The coordinates (a1,b1,c1) will define the center of the ellipsoid, the coordinates (a2,b2,c2) will define the relative size of the axes and d will define the volume of the ellipsoid. Of course, the commands

outside ellipsoid   a1  b1  c1  a2  b2  c2  d

can also be used in the same manner as the parameters for spheres. Note that the case a2 = b2 = c2 = 1.0 provides the exactly the same as the sphere parameter. The parameters for the ellipsoid are not normalized. Therefore, if a2, b2 and c2 are large, the ellipsoid will be large, even for a small d.

8. over (or below) plane
The planes are defined by the general equation

ax + by + cz - d = 0

And it is possible to restrict atoms to be over or below the plane. The syntax is

over plane 2.5 3.2 1.2 6.2

below plane 2.5 3.2 1.2 6.2

where the over keyword will make the atoms satisfy the condition

2.5x + 3.2y + 1.2z - 6.2 0

the below keyword will make the atoms satisfy

2.5x + 3.2y + 1.2z - 6.2 0



9. inside (or outside) cylinder
In order to define a cylinder, it is necessary first to define a line oriented in space. This line is defined in Packmol by the parametric equation

p = ( a1 , b1 , c1 ) + t ( a2 , b2 , c2)

where t is the independent parameter. The vector (a2 , b2 , c2) defines the direction of the line. The cylinder is therefore defined by the distance to this line, d, and a length l. Therefore, the usage must be:

inside cylinder  a1  b1  c1  a2  b2  c2  d  l

outside cylinder  a1  b1  c1  a2  b2  c2  d  l

Here, the first three parameters define the point where the cylinder starts, and l defines the length of the cylinder. d defines de radius of the cylinder. The simpler example is a cylinder oriented in the x axis and starting at the origin, such as

inside cylinder 0. 0. 0. 1. 0. 0. 10. 20.

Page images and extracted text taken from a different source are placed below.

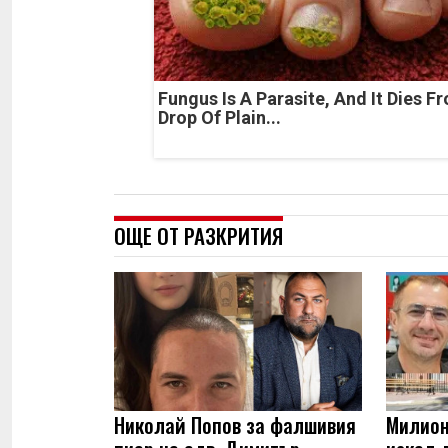
Fungus Is A Parasite, And It Dies F
Drop Of Plain...
ОЩЕ ОТ РАЗКРИТИЯ
Николай Попов за фалшивия
Милион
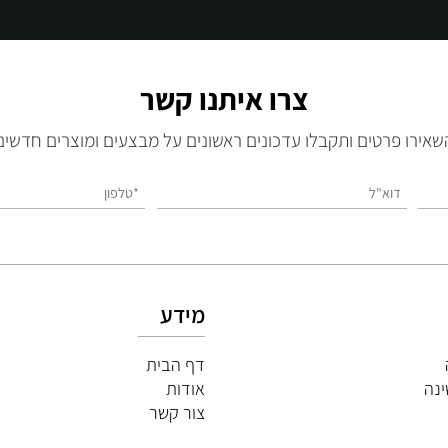
צרו איתנו קשר
 פרטים ותקבלו עדכונים ראשונים על מבצעים ומוצרים חדשים
מידע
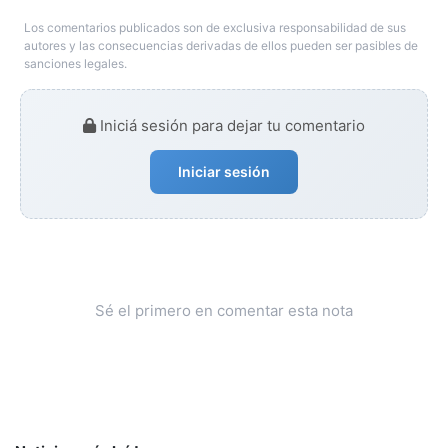
Los comentarios publicados son de exclusiva responsabilidad de sus
autores y las consecuencias derivadas de ellos pueden ser pasibles de
sanciones legales.
Iniciá sesión para dejar tu comentario
Iniciar sesión
Sé el primero en comentar esta nota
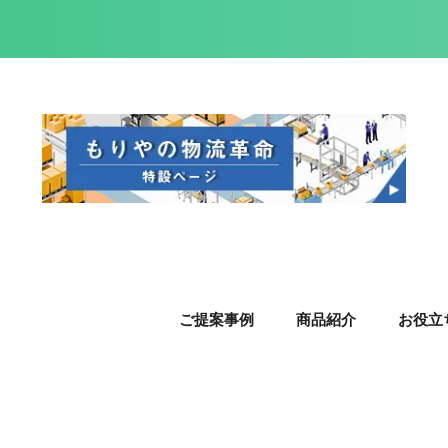
ご提案事例
商品紹介
お役立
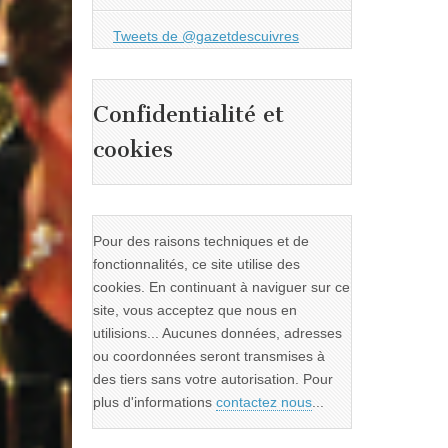
Tweets de @gazetdescuivres
Confidentialité et
cookies
Pour des raisons techniques et de
fonctionnalités, ce site utilise des
cookies. En continuant à naviguer sur ce
site, vous acceptez que nous en
utilisions... Aucunes données, adresses
ou coordonnées seront transmises à
des tiers sans votre autorisation. Pour
plus d'informations
contactez nous
...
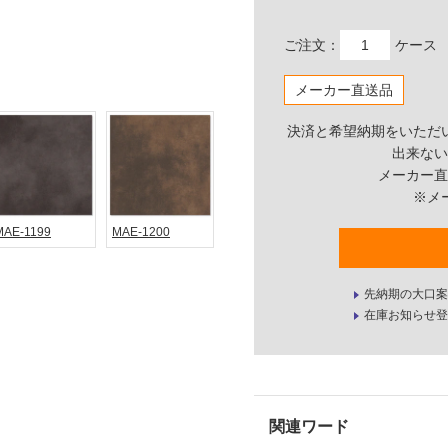
ご注文：
ケース
メーカー直送品
決済と希望納期をいただ
出来ない
メーカー直
※メ
MAE-1199
MAE-1200
先納期の大口案
在庫お知らせ登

This cylinder is specified by the points that have a distance of 10. to the x axis (the cylinder has a radius of 10.). Furthermore, it starts at the origin, therefore no atom restricted by this cylinder will have an x coordinate less than 0. Furthermore, it has a length of 20. and, as such, no atom will have an x coordinate greater than 20. The orientation of the cylinder, parallel to the x axis is defined by the director vector (1,0,0), the fourth, fifth and sixth parameters. Cylinders can be oriented in space in anyway.

10. Constrain rotations
It is possible to constrain rotations of all molecules of each type, so that they have some average orientation in space.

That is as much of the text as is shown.